Kitabı oku: «Заметки на биополях. Книга о замечательных людях и выпавшем пространстве (сборник)»
© Олег Хлебников, 2018
© «Время», 2018
* * *
Памяти Анны Саед-Шах
Анечке с любовью и благодарностью за помощь в работе над этой книгой
Три отца и много дядек. Документальная повесть
– Да у тебя было три отца! – сказал старый знакомый писатель, выслушав мои сбивчивые истории. Мне было тяжело и хотелось высказаться, говорить, говорить об ушедших близких. А мой старый знакомый умеет слушать и очень любит гиперболы. Вот и сейчас, конечно, была гипербола. И все же если принять его формулу…
Мать из моих отцов лично знала только одного.
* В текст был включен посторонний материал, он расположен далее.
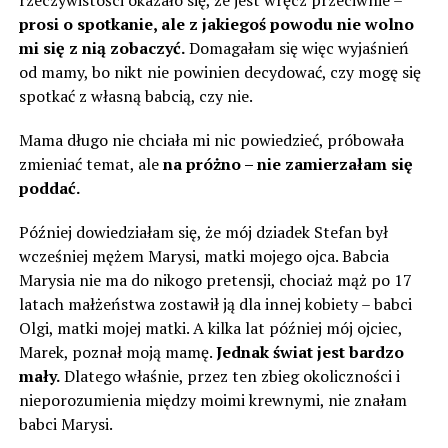
rzeczywistości okazało się, że jest wręcz przeciwnie –
prosi o spotkanie, ale z jakiegoś powodu nie wolno
mi się z nią zobaczyć.
Domagałam się więc wyjaśnień
od mamy, bo nikt nie powinien decydować, czy mogę się
spotkać z własną babcią, czy nie.
Mama długo nie chciała mi nic powiedzieć, próbowała
zmieniać temat, ale
na próżno – nie zamierzałam się
poddać.
Później dowiedziałam się, że mój dziadek Stefan był
wcześniej mężem Marysi, matki mojego ojca. Babcia
Marysia nie ma do nikogo pretensji, chociaż mąż po 17
latach małżeństwa zostawił ją dla innej kobiety – babci
Olgi, matki mojej matki. A kilka lat później mój ojciec,
Marek, poznał moją mamę.
Jednak świat jest bardzo
mały.
Dlatego właśnie, przez ten zbieg okoliczności i
nieporozumienia między moimi krewnymi, nie znałam
babci Marysi.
Да и то, пожалуй, не очень глубоко.
Его фотокарточку я часто держал под подушкой. Это происходило всякий раз, когда он уезжал в одну из многочисленных командировок (то была его зона свободы). Кстати, из командировок он всегда привозил мне модные одежки, каких в нашем провинциальном городе не видывали, – никогда после детства не был и не буду таким стилягой (словечко тех лет).
Сейчас его фотография в рамке стоит на пианино (недавно поставлена), на котором я никогда не играю (и совсем разучился), на ней ленточка, черная и бликующая, как само пианино.
На стенке висит фотопортрет «второго отца»: он на берегу залива, глаза (особенно один), даже сквозь толстые стекла очков, поражают острой тревогой, почти отчаянием.
А снимок «третьего отца» я еще не успел вставить в рамку – передо мной лежит. Здесь он улыбается и очень похож на артиста Демьяненко, знаменитого гайдаевского Шурика…
Почему мой знакомый назвал этих двоих людей наряду с кровным моими отцами? Наверно, из моих рассказов он понял, что обоих всерьез волновали как внешние обстоятельства моей жизни, так и внутренние, образ мыслей, блин, чего трудно ожидать от кого-то, кроме отца, а я тяжело переживал почти одновременный уход «первого» и «третьего» и все время вспоминал «второго».
Вообще-то терпеть не могу обниматься-целоваться с мужчинами (с женщинами – тоже крайне избирательно). Исключением были – эти трое. Именно потому, наверно, и отцы.
Но не буду играть в катаевский «Алмазный венец». Моего физического отца звали Никита Аверьянович, так было в метрике и в паспорте, хотя мой дед (отец отца) всю жизнь прожил Валерьяном. «Второй» – поэт Давид Самойлов. «Третий» – литературовед и писатель Станислав Рассадин.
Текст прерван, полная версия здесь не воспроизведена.